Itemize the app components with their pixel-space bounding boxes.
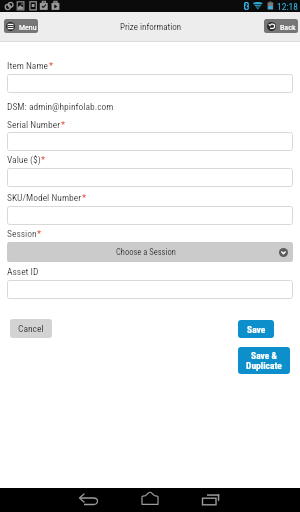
staticText: Serial Number [7, 119, 61, 130]
button[interactable]: Recent apps [190, 488, 230, 512]
staticText: DSM: admin@hpinfolab.com [7, 101, 114, 112]
button[interactable]: Home [130, 488, 170, 512]
staticText: Save & Duplicate [246, 350, 282, 372]
staticText: Asset ID [7, 266, 39, 277]
button[interactable]: Choose a Session [7, 242, 293, 262]
staticText: Prize information [120, 22, 182, 33]
button[interactable]: Menu [4, 19, 38, 33]
staticText: Session [7, 228, 37, 239]
button[interactable]: Save & Duplicate [238, 347, 290, 374]
staticText: * [41, 154, 46, 165]
staticText: Save [247, 324, 266, 335]
button[interactable]: Back [70, 488, 110, 512]
staticText: Item Name [7, 60, 49, 71]
staticText: Value ($) [7, 154, 41, 165]
button[interactable]: Cancel [10, 319, 52, 338]
button[interactable]: Back [264, 19, 298, 33]
button[interactable] [7, 168, 293, 187]
staticText: * [37, 228, 42, 239]
button[interactable] [7, 206, 293, 225]
button[interactable]: Save [238, 320, 274, 338]
button[interactable] [7, 280, 293, 299]
staticText: Back [280, 23, 296, 32]
staticText: * [49, 60, 54, 71]
staticText: 12:18 [277, 1, 298, 12]
button[interactable] [7, 74, 293, 93]
staticText: Cancel [18, 323, 44, 334]
staticText: SKU/Model Number [7, 192, 82, 203]
staticText: * [82, 192, 87, 203]
staticText: * [61, 119, 66, 130]
staticText: Choose a Session [116, 247, 176, 257]
button[interactable] [7, 132, 293, 151]
staticText: Menu [19, 23, 37, 32]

**********

WHAT TO DO: Your copy should match the records above word for word, but without images.

EXERCISE RESULT:
Itemize the app components with their pixel-space bounding boxes.
staticText: Serial Number [7, 119, 61, 130]
button[interactable]: Recent apps [190, 488, 230, 512]
staticText: DSM: admin@hpinfolab.com [7, 101, 114, 112]
button[interactable]: Home [130, 488, 170, 512]
staticText: Save & Duplicate [246, 350, 282, 372]
staticText: Asset ID [7, 266, 39, 277]
button[interactable]: Choose a Session [7, 242, 293, 262]
staticText: Prize information [120, 22, 182, 33]
button[interactable]: Menu [4, 19, 38, 33]
staticText: Session [7, 228, 37, 239]
button[interactable]: Save & Duplicate [238, 347, 290, 374]
staticText: * [41, 154, 46, 165]
staticText: Save [247, 324, 266, 335]
button[interactable]: Back [70, 488, 110, 512]
staticText: Item Name [7, 60, 49, 71]
staticText: Value ($) [7, 154, 41, 165]
button[interactable]: Cancel [10, 319, 52, 338]
button[interactable]: Back [264, 19, 298, 33]
button[interactable] [7, 168, 293, 187]
staticText: * [37, 228, 42, 239]
button[interactable] [7, 206, 293, 225]
button[interactable]: Save [238, 320, 274, 338]
button[interactable] [7, 280, 293, 299]
staticText: Back [280, 23, 296, 32]
staticText: * [49, 60, 54, 71]
staticText: 12:18 [277, 1, 298, 12]
button[interactable] [7, 74, 293, 93]
staticText: Cancel [18, 323, 44, 334]
staticText: SKU/Model Number [7, 192, 82, 203]
staticText: * [82, 192, 87, 203]
staticText: * [61, 119, 66, 130]
staticText: Choose a Session [116, 247, 176, 257]
button[interactable] [7, 132, 293, 151]
staticText: Menu [19, 23, 37, 32]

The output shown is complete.